Aan de muziekscholen in Heerlen en Maastricht gaf hij luistercursussen en in Heerlen doceerde hij ook het vak koorscholing. Voor zijn cursisten ontwikkelde hij een methodiek ‘Koorscholing voor de koorzang’. Vóór de concerten van het Limburgs Symfonie Orkest (LSO) verzorgde hij inleidingen. Als muziekdocent was hij o.m. verbonden aan het Graaf Huyn College te Geleen.
Momenteel is Anton Kropivsek dirigent van gemengd koor ‘Crescendo’ te Doenrade, zangvereniging ‘Oranje’ te Schinveld, het Venray’s Mannenkoor, Koninklijk Tilburgs Mannenkoor St. Caecilia en het kerkkoor St.Josef te Bocholtz.
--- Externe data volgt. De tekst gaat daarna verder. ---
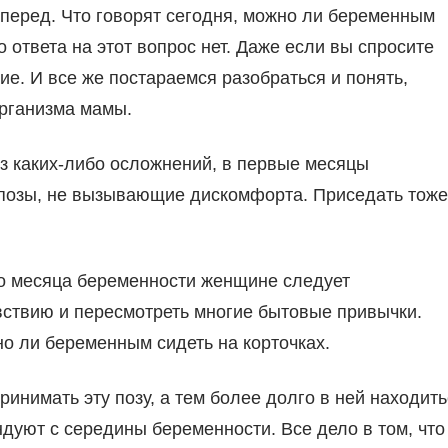
перед. Что говорят сегодня, можно ли беременным
 ответа на этот вопрос нет. Даже если вы спросите
ие. И все же постараемся разобраться и понять,
организма мамы.
з каких-либо осложнений, в первые месяцы
позы, не вызывающие дискомфорта. Приседать тоже
го месяца беременности женщине следует
вствию и пересмотреть многие бытовые привычки.
о ли беременным сидеть на корточках.
ринимать эту позу, а тем более долго в ней находит
ндуют с середины беременности. Все дело в том, что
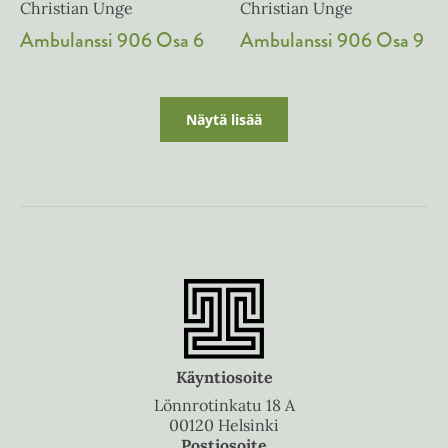
Christian Unge
Christian Unge
Ambulanssi 906 Osa 6
Ambulanssi 906 Osa 9
Näytä lisää
Käyntiosoite
Lönnrotinkatu 18 A
00120 Helsinki
Postiosoite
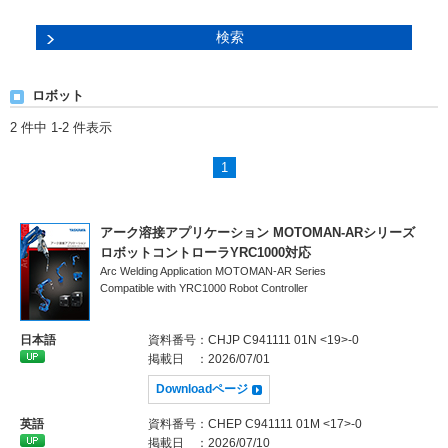
ロボット
2 件中 1-2 件表示
1
アーク溶接アプリケーション MOTOMAN-ARシリーズ
ロボットコントローラYRC1000対応
Arc Welding Application MOTOMAN-AR Series
Compatible with YRC1000 Robot Controller
日本語
資料番号
：CHJP C941111 01N <19>-0
掲載日
：2026/07/01
Downloadページ
英語
資料番号
：CHEP C941111 01M <17>-0
掲載日
：2026/07/10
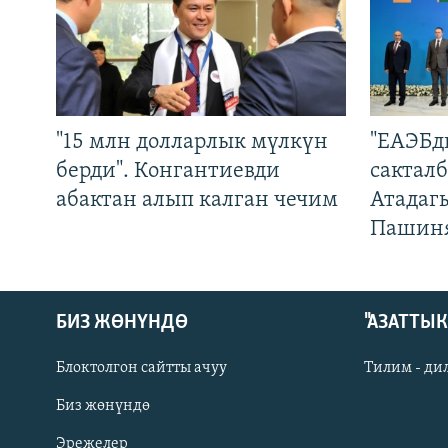
"15 млн долларлык мүлкүн
"ЕАЭБд
берди". Конгантиевди
сакталб
абактан алып калган чечим
Атадаг
Пашин
БИЗ ЖӨНҮНДӨ
"АЗАТТЫ
Блоктолгон сайтты ачуу
Тилим - ди
Биз жөнүндө
Русский
Эрежелер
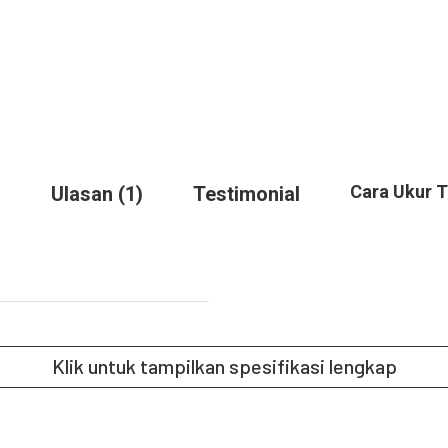
Cara Ukur 
Ulasan (1)
Testimonial
Klik untuk tampilkan spesifikasi lengkap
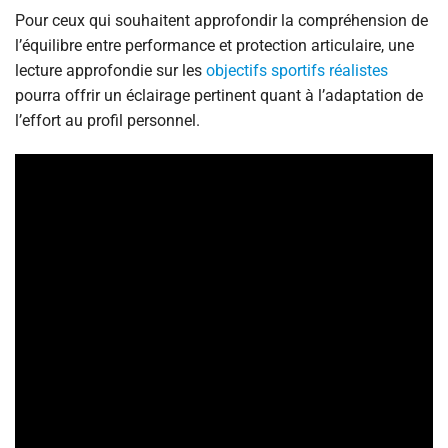
Pour ceux qui souhaitent approfondir la compréhension de
l’équilibre entre performance et protection articulaire, une
lecture approfondie sur les
objectifs sportifs réalistes
pourra offrir un éclairage pertinent quant à l’adaptation de
l’effort au profil personnel.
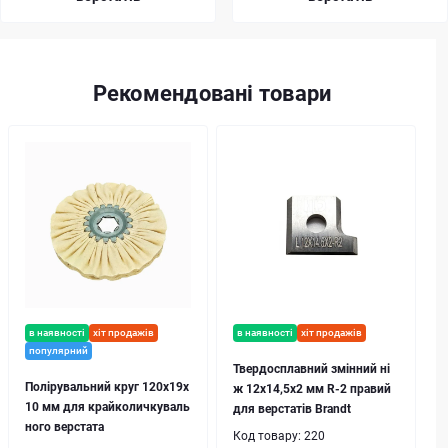
Рекомендовані товари
в наявності
хіт продажів
в наявності
хіт продажів
популярний
Твердосплавний змінний ні
Полірувальний круг 120х19х
ж 12х14,5x2 мм R-2 правий
10 мм для крайколичкуваль
для верстатів Brandt
ного верстата
Код товару:
220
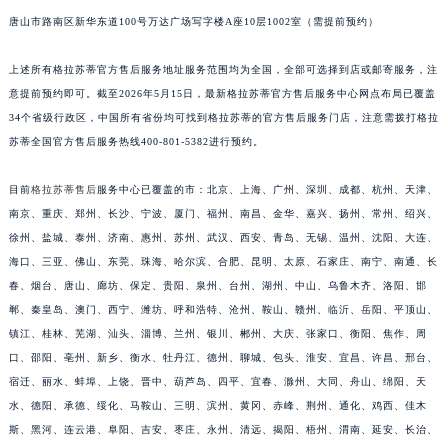
安徽省池州市贵池区长江路格拉苏蒂售后服务中心（需提前预约）
唐山市路南区新华东道100号万达广场写字楼A座10层1002室（需提前预约）
安徽省滁州市琅琊区南谯北路格拉苏蒂售后服务中心（需提前预约）
上述所有格拉苏蒂官方售后服务地址服务范围均为全国，全部可选择到店或邮寄服务，注
安徽省阜阳市颍州区颍州北路格拉苏蒂售后服务中心（需提前预约）
意提前预约即可。截至2026年5月15日，最新格拉苏蒂官方售后服务中心网点布局已覆盖
安徽省淮北市相山区淮海路格拉苏蒂售后服务中心（需提前预约）
34个省级行政区，中国所有省份均可找到格拉苏蒂的官方售后服务门店，注意需拨打格拉
安徽省淮南市田家庵区国庆中路格拉苏蒂售后服务中心（需提前预约）
苏蒂全国官方售后服务热线400-801-5382进行预约。
安徽省黄山市屯溪区黄山西路格拉苏蒂售后服务中心（需提前预约）
安徽省六安市金安区解放中路格拉苏蒂售后服务中心（需提前预约）
目前
格拉苏蒂售后
服务中心已覆盖的市：北京、上海、广州、深圳、成都、杭州、天津、
南京、重庆、郑州、长沙、宁波、厦门、福州、南昌、金华、嘉兴、扬州、常州、绍兴、
安徽省马鞍山市雨山区湖南西路格拉苏蒂售后服务中心（需提前预约）
徐州、盐城、泰州、济南、惠州、苏州、武汉、西安、青岛、无锡、温州、沈阳、大连、
安徽省宿州市埇桥区人民中路格拉苏蒂售后服务中心（需提前预约）
海口、三亚、佛山、东莞、珠海、哈尔滨、合肥、昆明、太原、石家庄、南宁、南通、长
安徽省铜陵市铜官区石城大道格拉苏蒂售后服务中心（需提前预约）
春、烟台、唐山、廊坊、保定、贵阳、泉州、台州、湖州、中山、乌鲁木齐、洛阳、邯
安徽省芜湖市镜湖区中山路步行街格拉苏蒂售后服务中心（需提前预约）
郸、秦皇岛、澳门、西宁、潍坊、呼和浩特、沧州、鞍山、赣州、临沂、岳阳、平顶山、
安徽省宣城市宣州区叠嶂西路格拉苏蒂售后服务中心（需提前预约）
镇江、桂林、芜湖、汕头、淄博、兰州、银川、郴州、大庆、张家口、衡阳、焦作、周
福建省龙岩市新罗区九一南路格拉苏蒂售后服务中心（需提前预约）
口、邵阳、亳州、新乡、衡水、牡丹江、德州、聊城、包头、淮安、宜昌、许昌、邢台、
宿迁、丽水、蚌埠、上饶、晋中、葫芦岛、四平、宜春、滁州、大同、舟山、绵阳、天
福建省南平市建阳区人民西路格拉苏蒂售后服务中心（需提前预约）
水、德阳、承德、绥化、马鞍山、三明、滨州、黄冈、赤峰、荆州、通化、鸡西、佳木
福建省宁德市蕉城区天湖东路格拉苏蒂售后服务中心（需提前预约）
斯、黑河、连云港、阜阳、吉安、枣庄、永州、清远、揭阳、梧州、渭南、延安、长治、
福建省莆田市城厢区霞林街道荔华东大道格拉苏蒂售后服务中心（需提前预约）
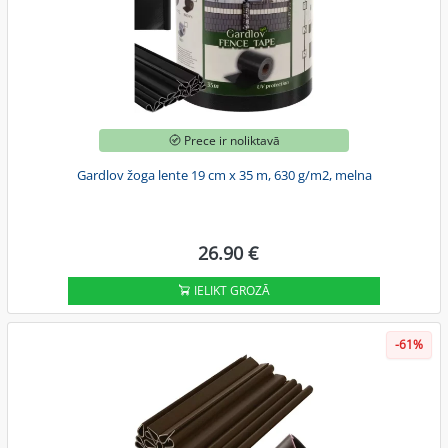
Prece ir noliktavā
Gardlov žoga lente 19 cm x 35 m, 630 g/m2, melna
26.90 €
IELIKT GROZĀ
-61%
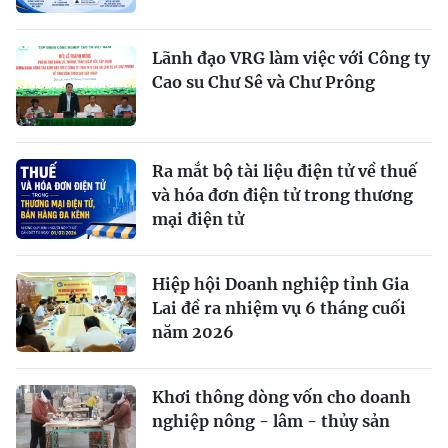
Lãnh đạo VRG làm việc với Công ty
Cao su Chư Sê và Chư Prông
Ra mắt bộ tài liệu điện tử về thuế
và hóa đơn điện tử trong thương
mại điện tử
Hiệp hội Doanh nghiệp tỉnh Gia
Lai đề ra nhiệm vụ 6 tháng cuối
năm 2026
Khơi thông dòng vốn cho doanh
nghiệp nông - lâm - thủy sản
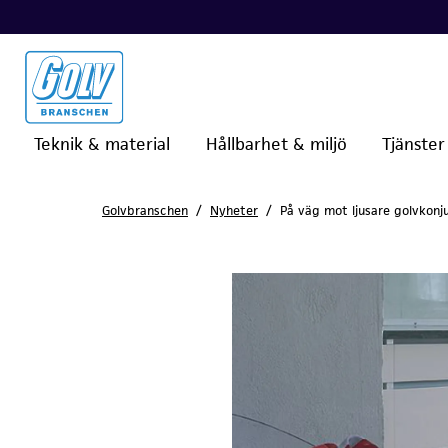
Teknik & material
Hållbarhet & miljö
Tjänster
Golvbranschen
Nyheter
På väg mot ljusare golvkonj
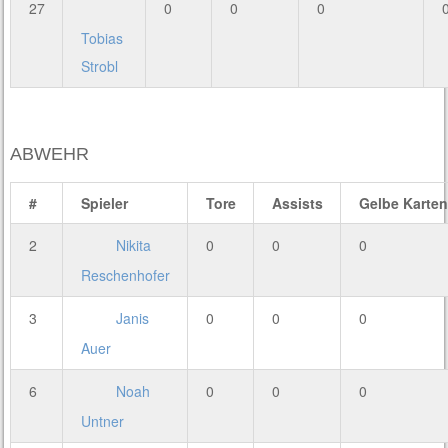
27
0
0
0
Tobias
Strobl
ABWEHR
#
Spieler
Tore
Assists
Gelbe Karten
2
Nikita
0
0
0
Reschenhofer
3
Janis
0
0
0
Auer
6
Noah
0
0
0
Untner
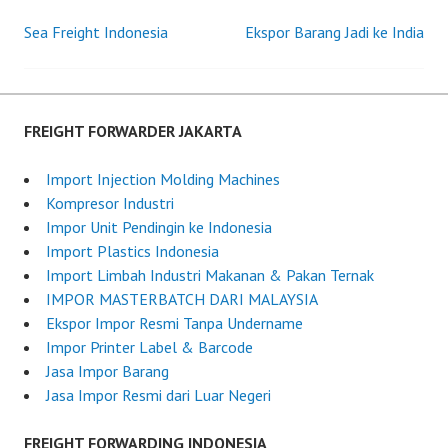
t
r
Sea Freight Indonesia
e
e
Ekspor Barang Jadi ke India
Post
d
i
o
g
navigation
n
h
J
t
FREIGHT FORWARDER JAKARTA
u
F
n
o
Import Injection Molding Machines
e
r
Kompresor Industri
2
w
Impor Unit Pendingin ke Indonesia
3
a
Import Plastics Indonesia
,
r
Import Limbah Industri Makanan & Pakan Ternak
2
d
IMPOR MASTERBATCH DARI MALAYSIA
0
e
Ekspor Impor Resmi Tanpa Undername
2
r
Impor Printer Label & Barcode
5
I
Jasa Impor Barang
n
Jasa Impor Resmi dari Luar Negeri
d
o
FREIGHT FORWARDING INDONESIA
Ook is hij artistiek leider en dirigent van het gemengd vocaal ensemble Canto Rinato, een 20-tal zangers, die zich toeleggen op de uitvoering van exclusieve religieuze en profane koormuziek van met name hedendaagse componisten en arrangeurs.
Op 14 September 2014 werd hem de Limburgse Koorprijs van de VNK Limburg
1. Wat was uw motivatie om met koordirectie te beginnen?
Ik werd van het ene op het andere moment plotseling koordirigent, toen mijn privéleraar zijn koormap en daarbij tegelijkertijd zijn koor aan mij overdroeg. Dat was goed voor mijn ontwikkeling als schoolmusicus zo was zijn redenatie
2. Wat en/of wie inspireert u?
Omdat ik nooit een vakopleiding koordirectie gevolgd heb, keek – en kijk – ik naar de slagtechniek van topdirigenten: Leonard Bernstein, Bernard Haitink, George Solti, Claudio Abbado, Sergiu Celibidache om maar enkele dirigenten te noemen. Ik had het voorrecht onder dirigent Piet Stalmeier in het harmonie orkest van het Maastrichtse conservatorium te mogen spelen. Dhr. Stalmeier was een enorme inspiratiebron!
3. Over welke eigenschappen moet een dirigent beschikken?
Een welhaast perfect muzikaal gehoor is eerste vereiste! Behalve dat hij slagtechnisch een partituur moet aankunnen, moet hij in zijn dirigeerbewegingen een duidelijke muzikale visie kunnen overbrengen. Over een zuiver en prettig klinkende zangstem beschikken. Met veel enthousiasme leiding geven en zijn zangers weten te motiveren.
4. Wat is voor u het meest lastige aan uw vak?
Mensen afwijzen, die zich heel enthousiast als koorzanger komen melden, maar niet over voldoende muzikale capaciteiten beschikken
5. Welke ontwikkelingen binnen uw vak spreken u aan?
De ambitus voor alle stemmen in de partituren voor mannenkoor is vergroot; daardoor ontstaat een totaal andere klankkleur binnen de mannenkoorzang. Het kleurenpalet in recente koorcomposities is ver verwijderd van de
traditionele drieklank, een uitdagende ontwikkeling voor zangers èn publiek.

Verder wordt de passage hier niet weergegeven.